If no, is this construct susceptible to the “aliasing” problems that I remember half-internalizing when discussed a couple of months ago? I feel like it wouldn’t even matter, in this case, though, since I’ve got a const in the end.
Extra: is there a quick way to school me in discovering the answer to number 2, by myself, via godbolt or something? Keep in mind that I’m not very assembly-savvy, and the answer may therefore be: “yeah, if you were more assembly-savvy, but skip it for now.”
did you know that zig is availlable on compiler explorer ? You could try your sample code there and see what the compiler generates. I have done it here for you: Compiler Explorer
I did, actually! (Though I referred to it as godbolt in #5); but I’m afraid I need slightly more help than that, or to be told I just need to learn assembly to do good zig. I’m not sure I’m interpreting that assembly correctly - is it saying that a full deep copy is happening? Can you indicate the assembly lines that indicate that? This, then, would answer #2, and my help indicate an answer to #1: ‘is this a “good” way to do this?’… but if a deep copy is happening, and especially if the answer to #1 is “no”, then I’m especially interested in an answer to #3. (And I’m curious about confirmation on #4, which might be discernible through the godbolt, but that would definitely be hard for me.)
The problem is that almost everyone will have to look at the assembly (and/or benchmark) to answer micro optimization questions, because there is no guarantee that the optimizer (LLVM) won’t change from release to release, and in fact it really does change a lot.

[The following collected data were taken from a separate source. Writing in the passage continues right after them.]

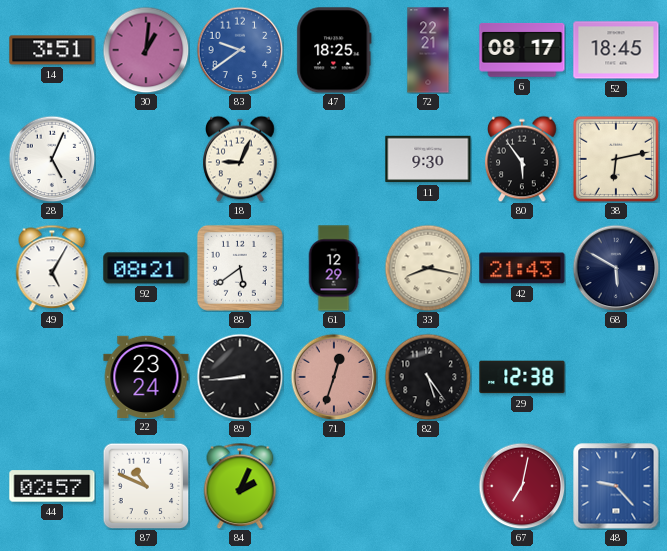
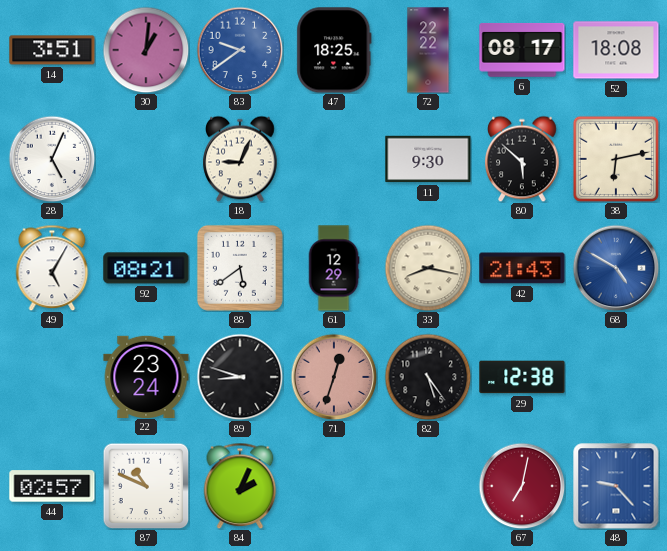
72: 22:21 -> 22:22
52: 18:45 -> 18:08
80: 5:54 -> 5:52
68: 5:50 -> 4:50
68 dial: navy -> blue
89: 8:44 -> 8:48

So the same is true for Rust, for example, since it uses LLVM. Maybe someday a release-mode Zig backend will have documented optimizations that we can rely on (just my hope).
You can see the assembly for a given source line by color matching. See all the mov instructions that correspond to the break line? You can also see them highlighted if you hover over that source line.
It is highly likely all those moves are copying the array. And in fact you see the same thing if you do the following, except the moves are associated with the c = c_ line:
Ahhhhhh… now that’s especially helpful, in part because it helps me categorize this, too, as a “micro-optimization” question. On an earlier question, I was certainly looking for “efficiency” intel; this one, though, felt a bit like “it either incurs a copy or it doesn’t”, and that invoked my sense that “somebody will just know this”. Thank you, in your other reply, for the hints on interpreting the assembly, and, indeed, changing the code a little to highlight - I should have thought of that. I did know about the coloring help, researching a bit on godbolt last time ‘round, so… I’m getting it… slowly.
That does indeed work as of now because variables declared in blocks will stay intact for the entirety of the surrounding function scope, but you’re still technically producing a dangling pointer here. The current behavior is considered a bug and will (likely) break sometime in the future.
This isn’t tagged with either bug, or accepted, it’s just an issue. There’s substantial debate within that thread about what the problem actually is, I think your confidence is unjustified.
Andrew also tagged it ‘unplanned’ so, there’s that.
Yes I think it would be foolish to tie lifetimes to block scope in addition to function scope. There was a long thread about this awhile back, my position is that better liveness analysis solves the excessive stack use, and with that solved, all that block-scoping lifetimes would accomplish is breaking obviously-useful code like that shown above.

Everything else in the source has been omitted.